Every strong argument runs on borrowed material. A writer rarely proves a claim using only their own authority. They reach outside themselves for a fact, a quote, a report, a story someone else told them, and they build that material into their own reasoning. The skill of doing this well has a name: evidence integration. The related skill of telling your reader exactly where each piece of evidence came from is attribution. Together they turn a string of assertions into an argument a reader can check.
Insertion drops a quote or a statistic in and moves on. Integration explains what the evidence means and connects it back to the writer's own point, so the reader understands not just what the source says but why it matters here, in this specific argument. A writer usually opens that door with a signal phrase, a short lead-in like "according to" or "the report found," that tells the reader a new voice is about to speak. Attribution comes next: naming the source specifically enough that a reader could go find it and judge its weight themselves. A vague nod to "experts" or "studies" asks for trust it hasn't earned. A named source, a dated report, a specific speaker, gives the reader something real to check.
Doug Cuthand, Cree, a member of the Little Pine First Nation in Saskatchewan and longtime Indigenous affairs columnist for the Saskatoon StarPhoenix and Regina Leader-Post, builds an argument this way in his 2025 column on the Cumberland delta. He argues that the delta, North America's largest inland delta, is shrinking because of hydro dams, irrigation, and climate change, and that this amounts to a treaty infringement against Cumberland House First Nation. He backs that claim with a lawsuit the First Nation filed against the provincial government, a historical record reaching back to the 1774 founding of Cumberland House and the 1875 signing of Treaty 5, and direct testimony, writing that "according to members of the Cumberland House First Nation," the delta is in danger of getting smaller. Each source is named specifically enough that a reader could track it down, and each one does different work: the lawsuit shows the legal stakes, the history shows what has been lost, the testimony shows who is affected and how they know it.
Cuthand does not pile up evidence for its own sake.

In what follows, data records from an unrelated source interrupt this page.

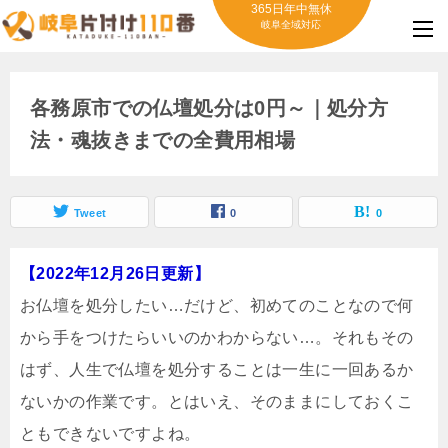
365日年中無休
岐阜全域対応
各務原市での仏壇処分は0円～｜処分方
法・魂抜きまでの全費用相場
Tweet
0
0
【2022年12月26日更新】
お仏壇を処分したい…だけど、初めてのことなので何
から手をつけたらいいのかわからない…。それもその
はず、人生で仏壇を処分することは一生に一回あるか
ないかの作業です。とはいえ、そのままにしておくこ
ともできないですよね。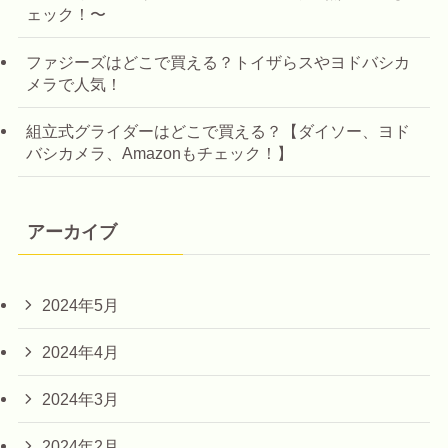
ェック！〜
ファジーズはどこで買える？トイザらスやヨドバシカ
メラで人気！
組立式グライダーはどこで買える？【ダイソー、ヨド
バシカメラ、Amazonもチェック！】
アーカイブ
2024年5月
2024年4月
2024年3月
2024年2月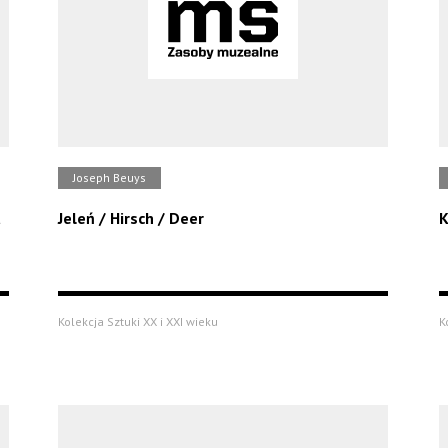
Joseph Beuys
a
Jeleń / Hirsch / Deer
K
Kolekcja Sztuki XX i XXI wieku
K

Every source he brings in serves one claim: a shrinking delta is a treaty issue, not only an environmental one. That is the real test of integration. Not how much evidence a piece contains, but whether every source earns its place by strengthening one clear argument.
As you read Cuthand's column in the next section, watch for the moments where a new source enters his argument. What signal phrase brings it in, and what specific job does that piece of evidence do that the others don't already do?
Integrating evidence means explaining and connecting a source to your argument, not dropping it in and moving on.
Attribution lets a reader judge a source's credibility instead of asking for blind trust.
A signal phrase announces that a new voice, not the writer's own, is about to speak.
The strongest arguments use each piece of evidence to do a distinct job instead of repeating the same kind of proof.
More evidence is not automatically a stronger argument. Evidence strengthens an argument only when it is specific, attributed, and tied clearly to the claim.
Evidence integration: introducing a source, explaining what it says, and connecting it back to the writer's own point, rather than inserting it and moving on.
Attribution: naming a source specifically enough that a reader could locate it and judge its credibility for themselves.
Signal phrase: a short lead-in, such as "according to" or "the report found," that introduces a source before it speaks.
Paraphrase: restating a source's idea in the writer's own words while still attributing it to that source.
Source strength: how much weight a piece of evidence can reasonably carry, based on how specific, credible, and relevant it is to the exact claim being made.
Lesson 12 asked you to judge whether a source was credible and reliable. Lesson 13 asked you to notice how a speaker earns trust, reasons, and moves an audience. This lesson asks you to do what Cuthand does: find your own evidence, from more than one place, and build it into an argument that is honestly and specifically your own.